Une manifestation a eu lieu samedi dans le quartier majoritairement immigré de La Monnaie à Romans-sur-Isère, où résideraient certains des suspects de sa mort. Mais ce qui ressort, c’est que les participants étaient venus des « quatre coins de la France » et que la manifestation avait mis moins d’une semaine à s’organiser.
« Nous avons vu des gens de Besançon, de Paris, de Montpellier et de Nantes se rassembler », a déclaré Andrew Smith, historien à l’université Queen Mary de Londres et spécialiste de la France moderne.
« Je pense que c’est un moment très effrayant pour ce que cela dit sur la capacité de mouvements politiques assez extrémistes à organiser et à projeter ce genre de violence de rue dans les rues de France », a-t-il déclaré, faisant référence aux nombreuses altercations avec la police qui ont suivi. la détention de plus de deux douzaines de militants, dont beaucoup appartiennent au groupe violent d’extrême droite Division Martel.
Au moins six des personnes arrêtées ont été condamnées lundi à entre six et dix mois de prison, notamment pour attaques armées contre la police, lors d’une série d’audiences accélérées en début de semaine.
Une source policière a indiqué à l’AFP que des militants d’extrême droite avaient spécifiquement ciblé le quartier de la Monnaie pour tenter de lutter contre une partie des jeunes immigrés qui y vivaient.

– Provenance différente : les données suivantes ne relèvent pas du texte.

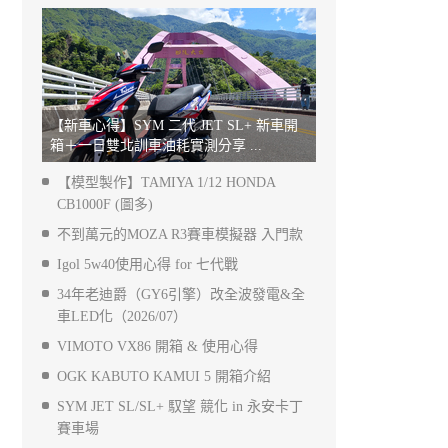
【新車心得】SYM 二代 JET SL+ 新車開
箱＋一日雙北訓車油耗實測分享 ...
【模型製作】TAMIYA 1/12 HONDA
CB1000F (圖多)
不到萬元的MOZA R3賽車模擬器 入門款
Igol 5w40使用心得 for 七代戰
34年老迪爵（GY6引擎）改全波發電&全
車LED化（2026/07）
VIMOTO VX86 開箱 & 使用心得
OGK KABUTO KAMUI 5 開箱介紹
SYM JET SL/SL+ 馭望 競化 in 永安卡丁
賽車場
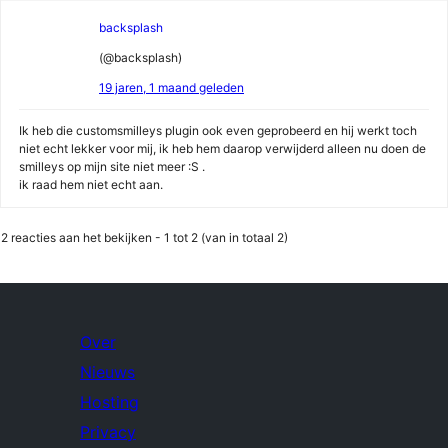
backsplash
(@backsplash)
19 jaren, 1 maand geleden
Ik heb die customsmilleys plugin ook even geprobeerd en hij werkt toch
niet echt lekker voor mij, ik heb hem daarop verwijderd alleen nu doen de
smilleys op mijn site niet meer :S .
ik raad hem niet echt aan.
2 reacties aan het bekijken - 1 tot 2 (van in totaal 2)
Over
Nieuws
Hosting
Privacy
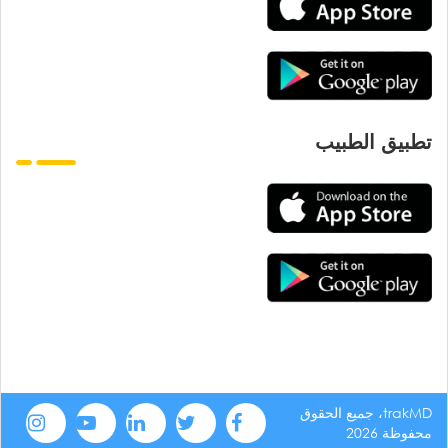
تطبيق الطبيب
trakMD، جميع الحقوق
محفوظة 2026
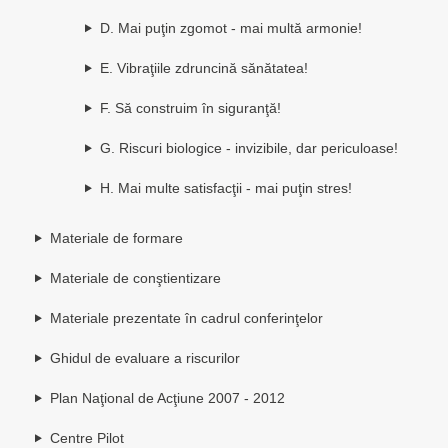
D. Mai puţin zgomot - mai multă armonie!
E. Vibraţiile zdruncină sănătatea!
F. Să construim în siguranţă!
G. Riscuri biologice - invizibile, dar periculoase!
H. Mai multe satisfacţii - mai puţin stres!
Materiale de formare
Materiale de conştientizare
Materiale prezentate în cadrul conferinţelor
Ghidul de evaluare a riscurilor
Plan Naţional de Acţiune 2007 - 2012
Centre Pilot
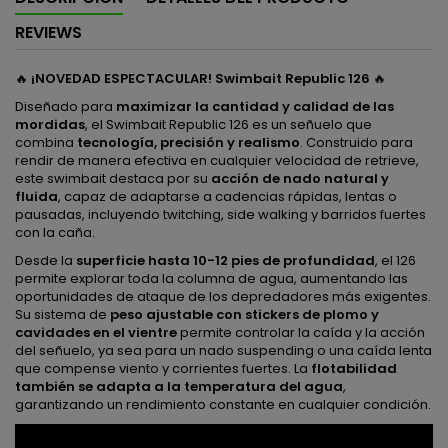
REVIEWS
🔥
¡NOVEDAD ESPECTACULAR! Swimbait Republic 126
🔥
Diseñado para
maximizar la cantidad y calidad de las
mordidas
, el Swimbait Republic 126 es un señuelo que
combina
tecnología, precisión y realismo
. Construido para
rendir de manera efectiva en cualquier velocidad de retrieve,
este swimbait destaca por su
acción de nado natural y
fluida
, capaz de adaptarse a cadencias rápidas, lentas o
pausadas, incluyendo twitching, side walking y barridos fuertes
con la caña.
Desde la
superficie hasta 10-12 pies de profundidad
, el 126
permite explorar toda la columna de agua, aumentando las
oportunidades de ataque de los depredadores más exigentes.
Su sistema de
peso ajustable con stickers de plomo y
cavidades en el vientre
permite controlar la caída y la acción
del señuelo, ya sea para un nado suspending o una caída lenta
que compense viento y corrientes fuertes. La
flotabilidad
también se adapta a la temperatura del agua
,
garantizando un rendimiento constante en cualquier condición.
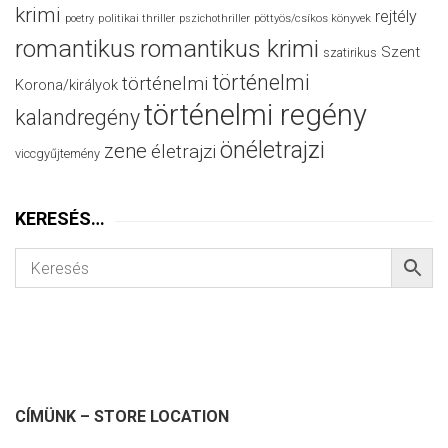
krimi
rejtély
politikai thriller
poetry
pszichothriller
pöttyös/csíkos könyvek
romantikus
romantikus krimi
Szent
szatirikus
történelmi
történelmi
Korona/királyok
történelmi regény
kalandregény
önéletrajzi
zene
életrajzi
viccgyűjtemény
KERESÉS…
CÍMÜNK – STORE LOCATION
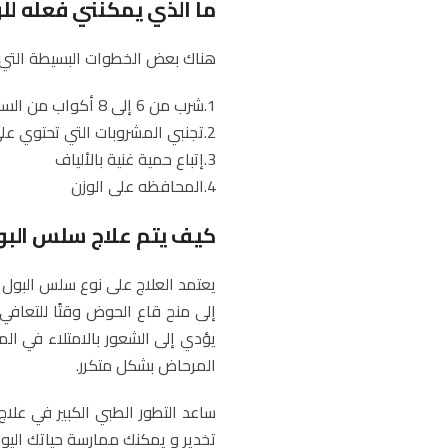
ما الذي يمكنني فعله للو
هناك بعض الخطوات البسيطة التي 
1.شرب من 6 إلى 8 أكواب من السوائل يوميًا
2.تجنبي المشروبات التي تحتوي على السكر أو الكافيين لأنها يمكن أن تهيج المثانة
3.إتباع حمية غنية بالألياف
4.المحافظه على الوزن
كيف يتم علاج سلس البو
يعتمد العلاج على نوع سلس البول
إلى منح قاع الحوض وقتًا للتعافي
يؤدي إلى الشعور بالامتلاء في الم
المرحاض بشكل متكرر.
ساعد التطور الطبي الكبير في علاج
تخدير و يمكنك ممارسة حياتك اليو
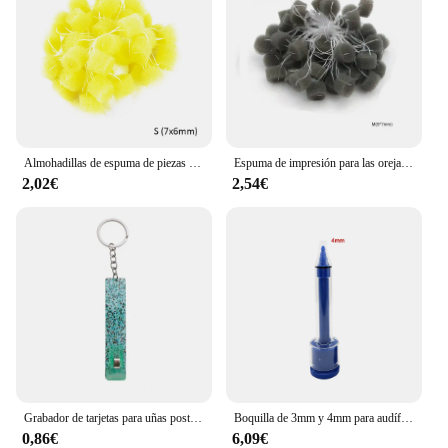
Almohadillas de espuma de piezas para los oídos, tapones de esponja para los oídos, para tomar impresiones, otobloqueo, 50 unidades
Espuma de impresión para las orejas, 50 piezas
2,02€
2,54€
Grabador de tarjetas para uñas postizas largas, Clip para sacar tarjetas ATM, llavero, BILLETERA, herramienta de mano, empujador de botones para novia
Boquilla de 3mm y 4mm para audífono, jeringa de impresión CIC profesional
0,86€
6,09€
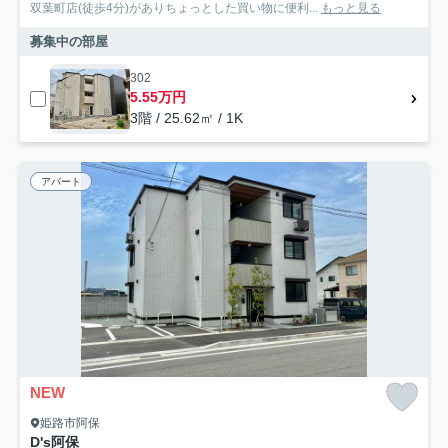
双葉町店(徒歩4分)がありちょっとした買い物に便利...
もっと見る
募集中の部屋
302
5.55万円
3階 / 25.62㎡ / 1K
アパート
NEW
姫路市阿保
D's阿保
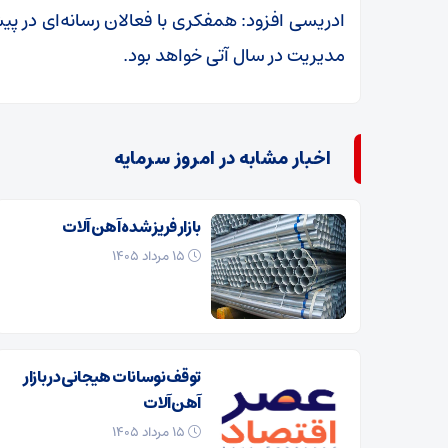
ادریسی افزود: همفکری با فعالان رسانه‌ای در پی
مدیریت در سال آتی خواهد بود.
اخبار مشابه در امروز سرمایه
بازار فریز شده آهن آلات
۱۵ مرداد ۱۴۰۵
توقف نوسانات هیجانی در بازار
آهن‌آلات
۱۵ مرداد ۱۴۰۵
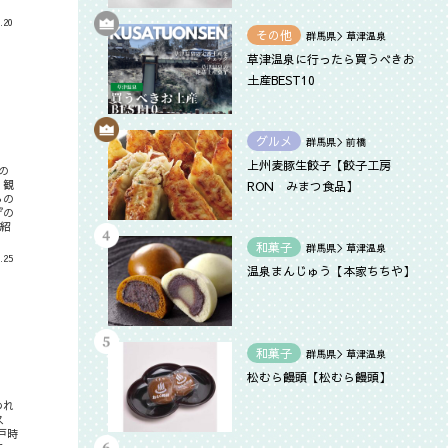
.20
その他
群馬県＞草津温泉
草津温泉に行ったら買うべきお
土産BEST10
グルメ
群馬県＞前橋
上州麦豚生餃子【餃子工房
の
、観
RON みまつ食品】
るの
げの
紹
和菓子
群馬県＞草津温泉
.25
温泉まんじゅう【本家ちちや】
和菓子
群馬県＞草津温泉
松むら饅頭【松むら饅頭】
われ
ス
戸時
す。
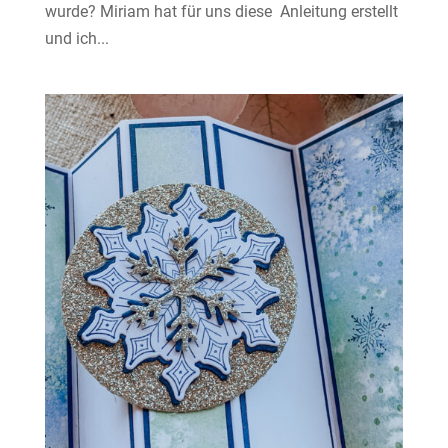
wurde? Miriam hat für uns diese Anleitung erstellt
und ich...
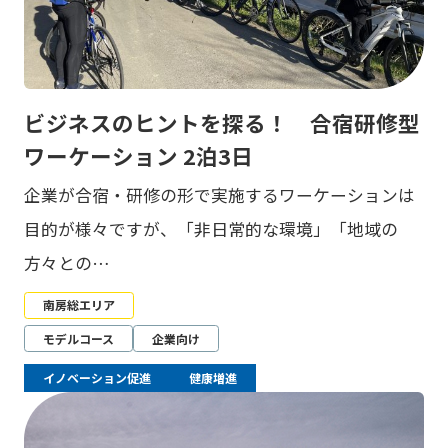
ビジネスのヒントを探る！ 合宿研修型
ワーケーション 2泊3日
企業が合宿・研修の形で実施するワーケーションは
目的が様々ですが、「非日常的な環境」「地域の
方々との…
南房総エリア
モデルコース
企業向け
イノベーション促進
健康増進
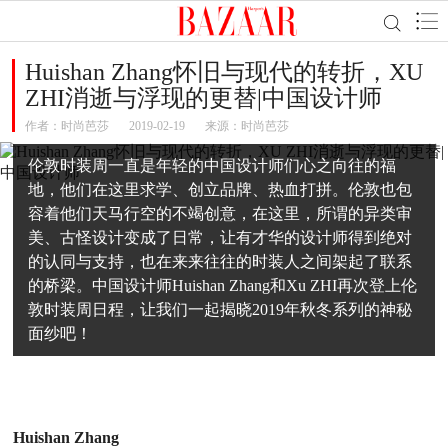
Huishan Zhang怀旧与现代的转折，XU
ZHI消逝与浮现的更替|中国设计师
作者：
时尚芭莎
2019-02-19
来源：时尚芭莎
伦敦时装周一直是年轻的中国设计师们心之向往的福
地，他们在这里求学、创立品牌、热血打拼。伦敦也包
容着他们天马行空的不竭创意，在这里，所谓的异类审
美、古怪设计变成了日常，让有才华的设计师得到绝对
的认同与支持，也在来来往往的时装人之间架起了联系
的桥梁。中国设计师Huishan Zhang和Xu ZHI再次登上伦
敦时装周日程，让我们一起揭晓2019年秋冬系列的神秘
面纱吧！
Huishan Zhang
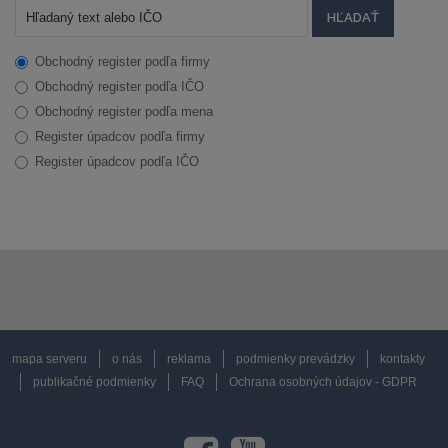
Obchodný register podľa firmy
Obchodný register podľa IČO
Obchodný register podľa mena
Register úpadcov podľa firmy
Register úpadcov podľa IČO
mapa serveru
o nás
reklama
podmienky prevádzky
kontakty
publikačné podmienky
FAQ
Ochrana osobných údajov - GDPR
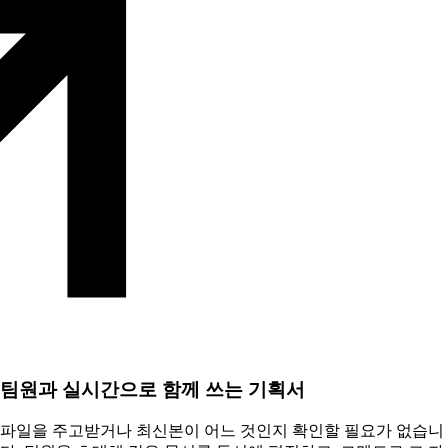
팀원과 실시간으로 함께 쓰는 기획서
파일을 주고받거나 최신본이 어느 것인지 확인할 필요가 없습니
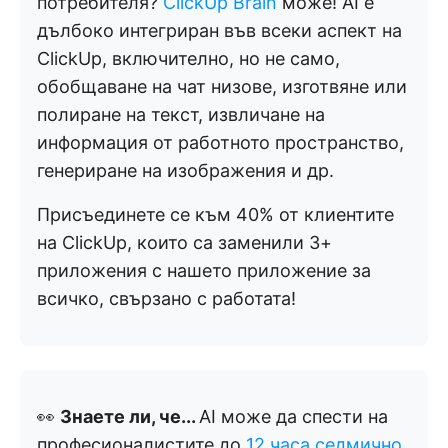
потребителя?
ClickUp Brain
може! AI е
дълбоко интегриран във всеки аспект на
ClickUp, включително, но не само,
обобщаване на чат низове, изготвяне или
полиране на текст, извличане на
информация от работното пространство,
генериране на изображения и др.
Присъединете се към 40% от клиентите
на ClickUp, които са заменили 3+
приложения с нашето приложение за
всичко, свързано с работата!
👀
Знаете ли, че...
AI може да спести на
професионалистите до
12 часа седмично
.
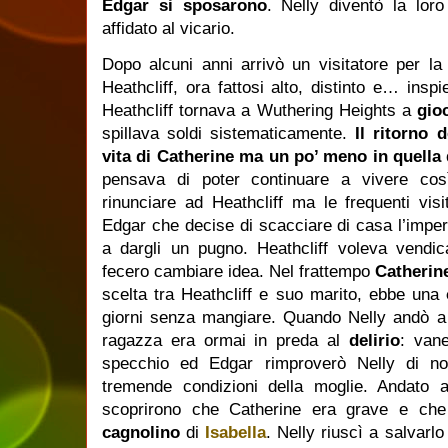
Edgar si sposarono
. Nelly diventò la lo
affidato al vicario.
Dopo alcuni anni arrivò un visitatore per la
Heathcliff, ora fattosi alto, distinto e… insp
Heathcliff tornava a Wuthering Heights a
gio
spillava soldi sistematicamente.
Il ritorno 
vita di Catherine ma un po’ meno in quella
pensava di poter continuare a vivere co
rinunciare ad Heathcliff ma le frequenti visi
Edgar che decise di scacciare di casa l’impert
a dargli un pugno. Heathcliff voleva vendica
fecero cambiare idea. Nel frattempo
Catherin
scelta tra Heathcliff e suo marito, ebbe una
giorni senza mangiare. Quando Nelly andò a c
ragazza era ormai in preda al
delirio
: vane
specchio ed Edgar rimproverò Nelly di no
tremende condizioni della moglie. Andato 
scoprirono che Catherine era grave e ch
cagnolino
di
Isabella
. Nelly riuscì a salvar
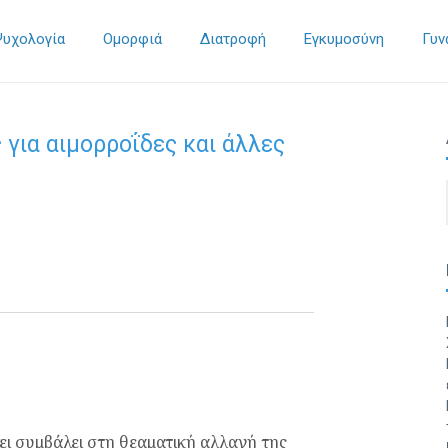
Ψυχολογία
Ομορφιά
Διατροφή
Εγκυμοσύνη
Γυν
 για αιμορροΐδες και άλλες
χει συμβάλει στη θεαματική αλλαγή της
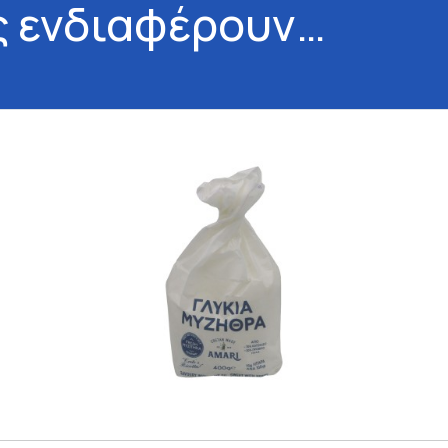
ς ενδιαφέρουν…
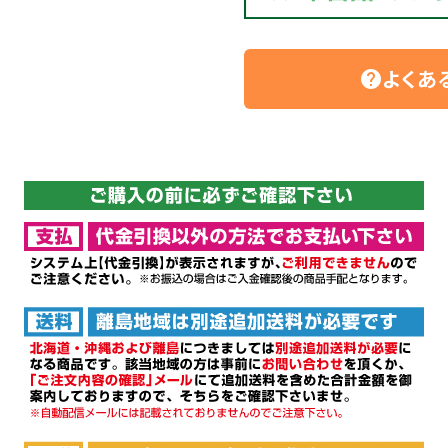
よくあ
help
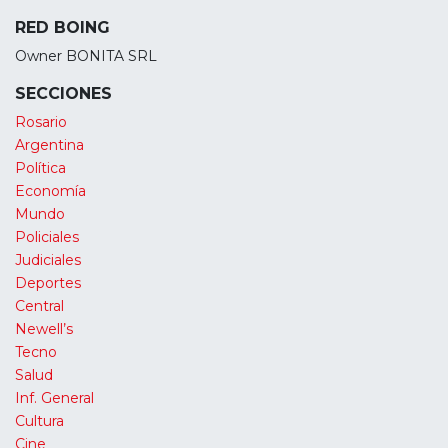
RED BOING
Owner BONITA SRL
SECCIONES
Rosario
Argentina
Política
Economía
Mundo
Policiales
Judiciales
Deportes
Central
Newell’s
Tecno
Salud
Inf. General
Cultura
Cine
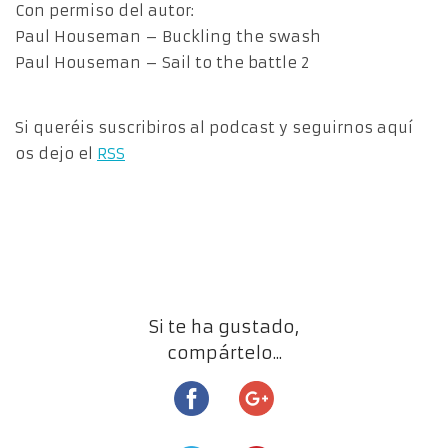
Con permiso del autor:
Paul Houseman – Buckling the swash
Paul Houseman – Sail to the battle 2
Si queréis suscribiros al podcast y seguirnos aquí
os dejo el
RSS
Si te ha gustado,
compártelo...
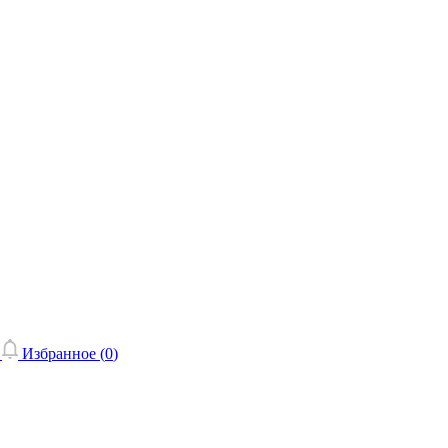
Избранное (
0
)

« L’extrême droite a essentiellement constitué une milice », a déclaré Smith, ajoutant que leur objectif était de « mener une attaque violente contre ce qu’ils perçoivent comme quelque chose lié à l’immigration ».
De plus en plus organisé
Le site d’investigation français Mediapart a noté que la capacité de l’extrême droite à s’organiser comme elle l’a fait à Romans-sur-Isère est un phénomène relativement nouveau, mais ce n’est pas la première fois.
À la fin de l’année dernière, une quarantaine de militants d’extrême droite ont été arrêtés à Paris pour un projet présumé d’attaque raciste contre des supporters de football marocains rassemblés sur les Champs-Élysées pour assister à la demi-finale contre la France. Beaucoup d’entre eux, dont au moins une douzaine étaient signalés comme « Fiche S » – ou menace potentielle pour la sécurité – s’étaient rendus dans la capitale française en provenance d’autres régions de France.
« Lorsque des actions violentes sont planifiées, elles rassemblent généralement des individus d’une même ville ou d’une même région », avait alors déclaré une source policière à Mediapart. « Dans cette affaire, une quarantaine d’hommes venus de différentes régions de France ont répondu à l’appel. C’est rare, voire unique.
Depuis lors, le schéma s’est répété dans au moins une poignée de cas.
Au début de l’année, la petite ville de Callac en Bretagne a abandonné un projet spécial d’accueil de réfugiés après que les autorités municipales ont reçu des menaces de mort et de viol de la part de membres de groupes d’extrême droite venus de tout le pays.
En avril, la petite ville balnéaire de Saint-Brevin est devenue le théâtre de violentes échauffourées après que des militants d’extrême droite d’autres villes se sont joints à une manifestation protestant contre la création d’un centre d’accueil pour demandeurs d’asile.
Smith a déclaré que la principale raison pour laquelle l’extrême droite s’implique dans des manifestations violentes comme celle de Romans-sur-Isère est de « promouvoir des idées de violence intercommunautaire ».
Le ministre français de l’Intérieur, Gérald Darmanin, a annoncé mardi qu’il cherchait à interdire trois groupes d’extrême droite, dont la Division Martel, avertissant qu’« il y a une mobilisation au sein de l’extrême droite qui nous ferait basculer dans la guerre civile ».